Document understanding data:
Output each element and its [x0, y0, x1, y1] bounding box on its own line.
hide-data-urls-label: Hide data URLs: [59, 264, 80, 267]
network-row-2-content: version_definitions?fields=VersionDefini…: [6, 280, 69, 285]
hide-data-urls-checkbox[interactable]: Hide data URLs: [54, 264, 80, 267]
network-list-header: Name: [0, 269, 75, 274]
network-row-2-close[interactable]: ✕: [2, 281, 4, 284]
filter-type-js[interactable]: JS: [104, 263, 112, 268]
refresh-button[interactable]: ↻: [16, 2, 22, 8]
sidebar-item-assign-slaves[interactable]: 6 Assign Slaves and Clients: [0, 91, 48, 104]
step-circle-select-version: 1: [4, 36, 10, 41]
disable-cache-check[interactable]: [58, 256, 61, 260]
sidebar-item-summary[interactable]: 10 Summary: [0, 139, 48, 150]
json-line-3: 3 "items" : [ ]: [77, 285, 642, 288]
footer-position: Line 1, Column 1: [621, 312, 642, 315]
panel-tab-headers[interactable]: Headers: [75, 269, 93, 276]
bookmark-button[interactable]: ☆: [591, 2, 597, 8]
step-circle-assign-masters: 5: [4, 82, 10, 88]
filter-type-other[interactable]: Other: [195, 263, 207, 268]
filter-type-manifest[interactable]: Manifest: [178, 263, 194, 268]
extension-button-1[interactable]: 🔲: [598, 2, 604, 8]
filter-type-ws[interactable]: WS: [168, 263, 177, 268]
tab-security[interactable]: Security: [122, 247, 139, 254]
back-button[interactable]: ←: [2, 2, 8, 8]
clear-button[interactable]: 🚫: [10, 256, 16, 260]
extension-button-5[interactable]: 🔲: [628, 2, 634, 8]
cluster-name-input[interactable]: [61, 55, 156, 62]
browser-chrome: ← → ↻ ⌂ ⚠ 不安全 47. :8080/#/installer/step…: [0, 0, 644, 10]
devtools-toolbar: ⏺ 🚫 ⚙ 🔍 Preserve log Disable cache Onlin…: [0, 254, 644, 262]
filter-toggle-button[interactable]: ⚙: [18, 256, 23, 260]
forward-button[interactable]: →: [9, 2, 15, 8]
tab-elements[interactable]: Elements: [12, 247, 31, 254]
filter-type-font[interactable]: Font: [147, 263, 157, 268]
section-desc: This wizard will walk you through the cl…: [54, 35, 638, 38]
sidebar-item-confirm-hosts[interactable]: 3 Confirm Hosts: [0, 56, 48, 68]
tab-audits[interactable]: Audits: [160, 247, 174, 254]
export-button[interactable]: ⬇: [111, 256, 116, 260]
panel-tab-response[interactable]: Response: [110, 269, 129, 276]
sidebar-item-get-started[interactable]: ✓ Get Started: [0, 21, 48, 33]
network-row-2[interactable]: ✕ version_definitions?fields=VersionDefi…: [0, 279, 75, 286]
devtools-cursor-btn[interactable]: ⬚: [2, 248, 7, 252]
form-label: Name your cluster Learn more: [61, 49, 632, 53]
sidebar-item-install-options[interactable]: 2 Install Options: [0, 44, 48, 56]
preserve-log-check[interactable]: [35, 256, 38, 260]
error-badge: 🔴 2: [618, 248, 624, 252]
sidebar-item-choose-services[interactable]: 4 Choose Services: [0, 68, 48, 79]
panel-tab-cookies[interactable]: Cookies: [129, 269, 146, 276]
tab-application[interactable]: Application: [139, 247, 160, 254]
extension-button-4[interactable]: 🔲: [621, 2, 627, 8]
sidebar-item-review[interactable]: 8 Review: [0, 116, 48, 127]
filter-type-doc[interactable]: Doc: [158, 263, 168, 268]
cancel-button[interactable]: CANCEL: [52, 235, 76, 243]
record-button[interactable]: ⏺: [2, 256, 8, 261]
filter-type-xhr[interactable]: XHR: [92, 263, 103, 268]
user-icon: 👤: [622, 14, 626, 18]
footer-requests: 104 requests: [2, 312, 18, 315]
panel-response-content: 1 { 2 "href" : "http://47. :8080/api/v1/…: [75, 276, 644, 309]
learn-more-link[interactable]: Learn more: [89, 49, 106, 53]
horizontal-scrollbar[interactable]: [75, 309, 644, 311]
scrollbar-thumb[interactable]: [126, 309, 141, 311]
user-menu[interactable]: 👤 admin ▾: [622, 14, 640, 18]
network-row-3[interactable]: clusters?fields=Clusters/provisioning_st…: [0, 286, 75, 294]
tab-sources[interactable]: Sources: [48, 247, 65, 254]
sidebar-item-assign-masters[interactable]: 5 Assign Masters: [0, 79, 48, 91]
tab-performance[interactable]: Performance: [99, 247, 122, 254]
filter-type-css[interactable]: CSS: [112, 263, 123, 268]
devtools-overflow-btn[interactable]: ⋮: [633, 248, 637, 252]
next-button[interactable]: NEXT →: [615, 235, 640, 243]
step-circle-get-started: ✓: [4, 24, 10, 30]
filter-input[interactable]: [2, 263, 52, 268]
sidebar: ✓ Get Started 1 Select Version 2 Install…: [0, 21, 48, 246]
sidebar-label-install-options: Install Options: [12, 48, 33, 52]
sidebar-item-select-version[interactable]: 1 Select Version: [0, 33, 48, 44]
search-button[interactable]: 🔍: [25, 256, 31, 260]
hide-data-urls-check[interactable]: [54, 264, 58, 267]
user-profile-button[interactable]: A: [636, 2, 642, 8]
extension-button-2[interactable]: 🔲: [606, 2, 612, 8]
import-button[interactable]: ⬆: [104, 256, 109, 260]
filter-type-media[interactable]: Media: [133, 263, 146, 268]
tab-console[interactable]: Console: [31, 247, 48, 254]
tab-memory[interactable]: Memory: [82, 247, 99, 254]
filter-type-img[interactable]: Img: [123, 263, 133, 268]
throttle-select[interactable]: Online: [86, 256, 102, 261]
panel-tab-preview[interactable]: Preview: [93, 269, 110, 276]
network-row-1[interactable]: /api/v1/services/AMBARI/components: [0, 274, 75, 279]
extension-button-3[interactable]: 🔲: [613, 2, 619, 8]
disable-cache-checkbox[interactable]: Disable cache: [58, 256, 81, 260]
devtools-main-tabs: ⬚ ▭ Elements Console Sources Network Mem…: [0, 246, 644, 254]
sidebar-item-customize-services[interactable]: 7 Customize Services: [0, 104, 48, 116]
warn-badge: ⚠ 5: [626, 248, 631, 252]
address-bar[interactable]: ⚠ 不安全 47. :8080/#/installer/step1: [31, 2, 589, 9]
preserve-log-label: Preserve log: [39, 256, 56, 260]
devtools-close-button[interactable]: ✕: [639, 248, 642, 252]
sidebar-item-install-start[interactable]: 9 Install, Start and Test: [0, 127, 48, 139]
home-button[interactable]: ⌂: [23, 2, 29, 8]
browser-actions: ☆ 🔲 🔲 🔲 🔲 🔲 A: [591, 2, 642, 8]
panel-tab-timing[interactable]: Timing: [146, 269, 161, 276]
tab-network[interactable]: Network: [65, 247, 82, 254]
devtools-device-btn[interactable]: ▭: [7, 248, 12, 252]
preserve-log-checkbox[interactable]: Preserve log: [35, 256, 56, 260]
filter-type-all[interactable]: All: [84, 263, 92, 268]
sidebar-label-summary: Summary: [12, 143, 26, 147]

## [About this task]
Find all lines holding the word "checkbox" in the records above and copy them.

## [Result for this exercise]
hide-data-urls-checkbox[interactable]: Hide data URLs: [54, 264, 80, 267]
disable-cache-checkbox[interactable]: Disable cache: [58, 256, 81, 260]
preserve-log-checkbox[interactable]: Preserve log: [35, 256, 56, 260]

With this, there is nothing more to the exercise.